I know that Matt is familiar with Joel’s thoughts about code refactoring. The link below is to one of Joel’s articles about how Netscape blew years when they decided to rewrite their codebase from scratch. The WordPress team is taking exactly the right approach — make incremental fixes that don’t break past investments by users and developers while making big improvements. Thanks to Matt and the rest of the WordPress team for doing an outstanding job. 🙂
A few comments about some of the code changes in 1.3. Very nice to see people appreciating some of the hard work we’ve put into this iteration. In a perfect world we could stop the clock and rewrite large portions of the code from scratch, but that would take a long time and break a lot of things in the process. All programmers want to do this, it’s our weakness, but every time I get this urge I think of Netscape and how devastating their rewrite downtime was. We’re making some substantial changes but doing it gradually while introducing new features and responding to users needs.
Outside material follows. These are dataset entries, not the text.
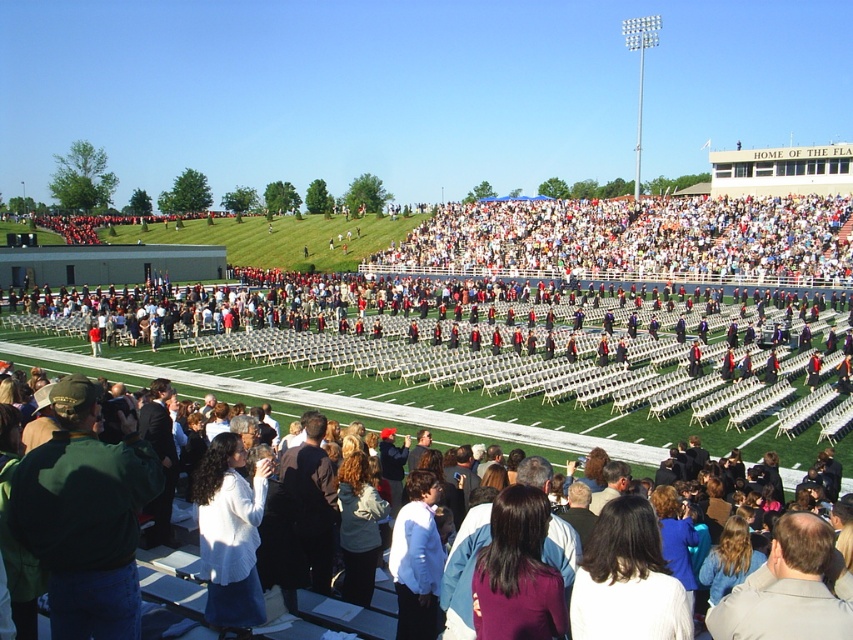 You are a photographer standing at the edge of the field and want to capture a photo of the white plastic chairs at upper center and the white fabric at center. Which object should you focus on first if you want to ensure both are in focus without adjusting your camera settings?

The white plastic chairs at upper center has a greater height compared to the white fabric at center, so you should focus on the white plastic chairs at upper center first since it is farther away. This way, the depth of field will include both objects.

You are standing at the edge of the football field in the stadium and want to reach a specific point marked at coordinates point (798, 228). If your maximum walking distance is 100 meters, can you reach that point without exceeding your limit?

The distance of point (798, 228) from viewer is 91.19 meters, so yes, you can reach it since it is within your 100 meters limit. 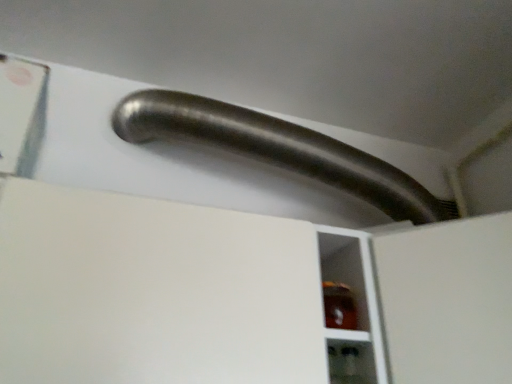 Describe the element at coordinates (278, 149) in the screenshot. Image resolution: width=512 pixels, height=384 pixels. I see `polished metal handle at upper center` at that location.

Locate an element on the screen. This screenshot has height=384, width=512. polished metal handle at upper center is located at coordinates (278, 149).

What is the approximate width of polished metal handle at upper center?

polished metal handle at upper center is 51.61 centimeters in width.

You are a GUI agent. You are given a task and a screenshot of the screen. Output one action in this format:
    pyautogui.click(x=<x>, y=<y>)
    Task: Click on the polished metal handle at upper center
    
    Given the screenshot: What is the action you would take?
    pyautogui.click(x=278, y=149) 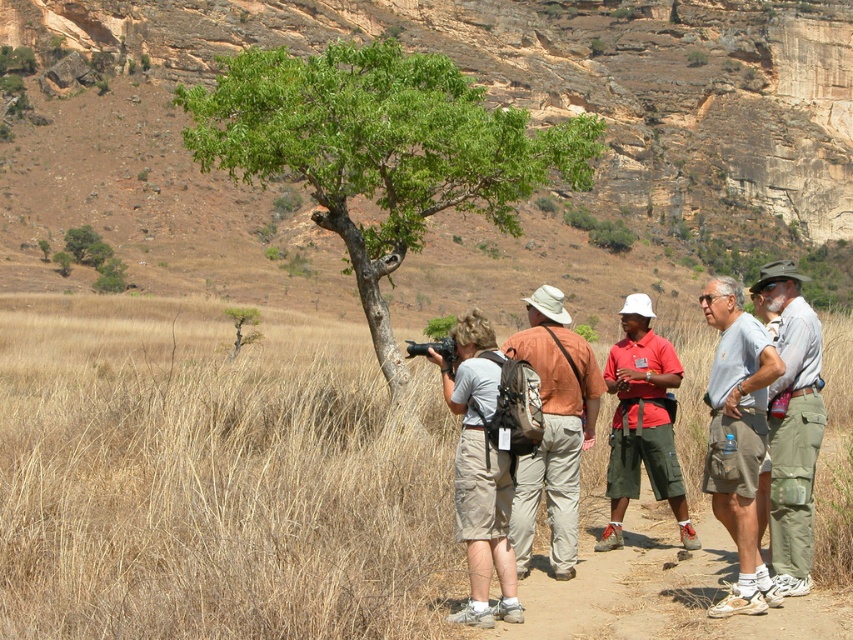 Between khaki cotton pants at right and red cotton shirt at center, which one appears on the left side from the viewer's perspective?

From the viewer's perspective, red cotton shirt at center appears more on the left side.

Does khaki cotton pants at right appear over red cotton shirt at center?

Correct, khaki cotton pants at right is located above red cotton shirt at center.

What do you see at coordinates (792, 426) in the screenshot? I see `khaki cotton pants at right` at bounding box center [792, 426].

Identify the location of khaki cotton pants at right. (792, 426).

Does dry grass at center have a greater height compared to khaki cotton pants at right?

Yes, dry grass at center is taller than khaki cotton pants at right.

Does dry grass at center appear on the right side of khaki cotton pants at right?

In fact, dry grass at center is to the left of khaki cotton pants at right.

Between point (38, 348) and point (810, 396), which one is positioned behind?

The point (38, 348) is behind.

Locate an element on the screen. dry grass at center is located at coordinates (213, 477).

Is dry grass at center to the right of gray fabric shirt at center-right from the viewer's perspective?

Incorrect, dry grass at center is not on the right side of gray fabric shirt at center-right.

Who is lower down, dry grass at center or gray fabric shirt at center-right?

gray fabric shirt at center-right is lower down.

Between point (115, 477) and point (740, 344), which one is positioned in front?

Point (740, 344)

Where is `dry grass at center`? dry grass at center is located at coordinates (213, 477). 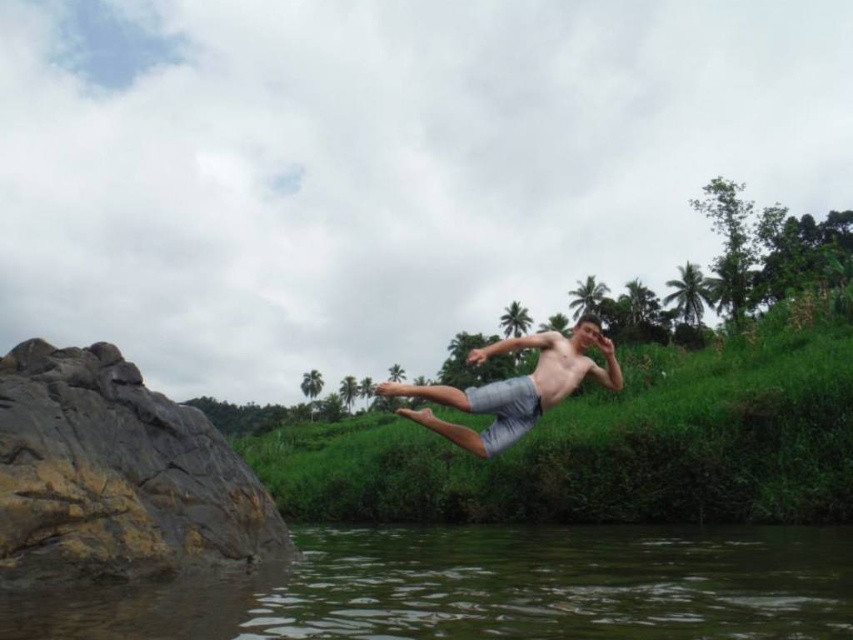 Based on the photo, between greenish-brown water at lower center and brown rough rock at left, which one appears on the left side from the viewer's perspective?

From the viewer's perspective, brown rough rock at left appears more on the left side.

Does point (677, 602) come closer to viewer compared to point (6, 490)?

That is True.

Which is behind, point (55, 632) or point (225, 484)?

Positioned behind is point (225, 484).

The image size is (853, 640). Identify the location of greenish-brown water at lower center. (482, 588).

Which of these two, greenish-brown water at lower center or gray cotton shorts at center, stands shorter?

With less height is greenish-brown water at lower center.

Is point (358, 595) positioned in front of point (538, 412)?

Yes.

Where is `greenish-brown water at lower center`? greenish-brown water at lower center is located at coordinates (482, 588).

Who is more forward, (6, 408) or (453, 397)?

Point (6, 408)

Between brown rough rock at left and gray cotton shorts at center, which one appears on the right side from the viewer's perspective?

From the viewer's perspective, gray cotton shorts at center appears more on the right side.

At what (x,y) coordinates should I click in order to perform the action: click on brown rough rock at left. Please return your answer as a coordinate pair (x, y). The height and width of the screenshot is (640, 853). Looking at the image, I should click on (115, 474).

Identify the location of brown rough rock at left. (115, 474). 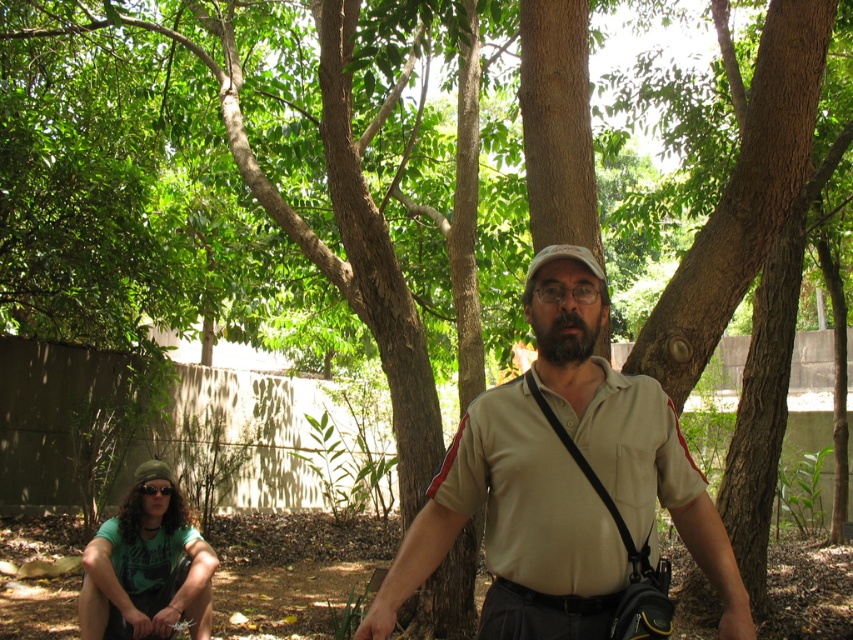 Question: Can you confirm if beige cotton shirt at center is thinner than green fabric shirt at lower left?

Choices:
 (A) yes
 (B) no

Answer: (B)

Question: Considering the relative positions of beige cotton shirt at center and green fabric shirt at lower left in the image provided, where is beige cotton shirt at center located with respect to green fabric shirt at lower left?

Choices:
 (A) below
 (B) above

Answer: (B)

Question: Which point is closer to the camera?

Choices:
 (A) beige cotton shirt at center
 (B) green fabric shirt at lower left

Answer: (A)

Question: Does beige cotton shirt at center have a larger size compared to green fabric shirt at lower left?

Choices:
 (A) no
 (B) yes

Answer: (A)

Question: Among these objects, which one is farthest from the camera?

Choices:
 (A) green fabric shirt at lower left
 (B) beige cotton shirt at center

Answer: (A) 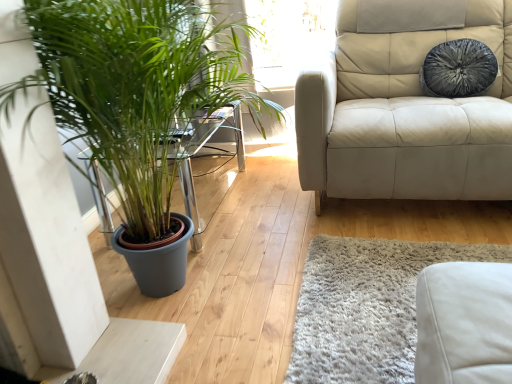 Locate an element on the screen. This screenshot has height=384, width=512. vacant area that is situated to the right of green matte plant at left is located at coordinates (371, 258). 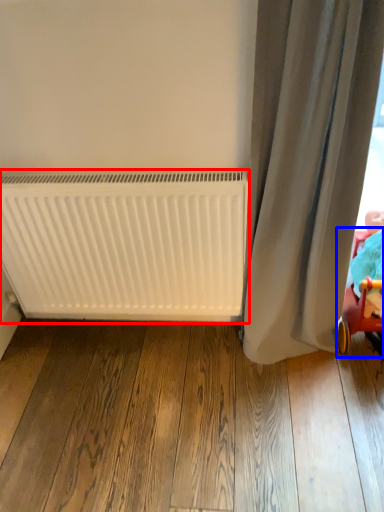 Question: Which point is further to the camera, radiator (highlighted by a red box) or baby carriage (highlighted by a blue box)?

Choices:
 (A) radiator
 (B) baby carriage

Answer: (A) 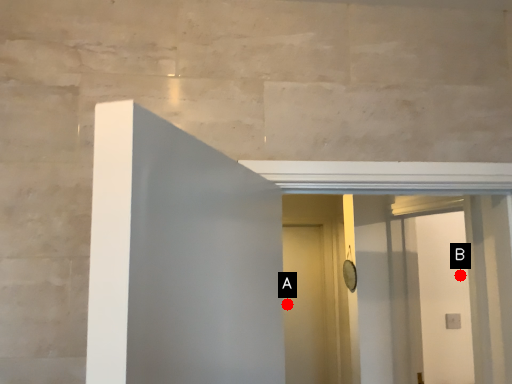 Question: Two points are circled on the image, labeled by A and B beside each circle. Which point is closer to the camera taking this photo?

Choices:
 (A) A is closer
 (B) B is closer

Answer: (B) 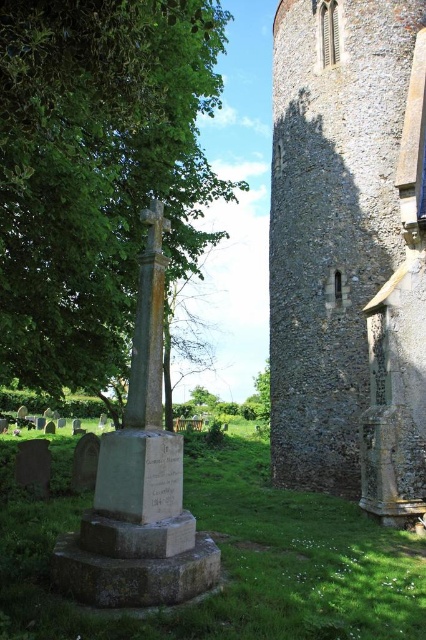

Joel on Software – Things You Should Never Do, Part I
Things You Should Never Do, Part I
By Joel Spolsky
Thursday, April 06, 2000
Printer Friendly VersionNetscape 6.0 is finally going into its first public beta. There never was a version 5.0. The last major release, version 4.0, was released almost three years ago. Three years is an awfully long time in the Internet world. During this time, Netscape sat by, helplessly, as their market share plummeted.
It’s a bit smarmy of me to criticize them for waiting so long between releases. They didn’t do it on purpose, now, did they?
Well, yes. They did. They did it by making the single worst strategic mistake that any software company can make:
They decided to rewrite the code from scratch.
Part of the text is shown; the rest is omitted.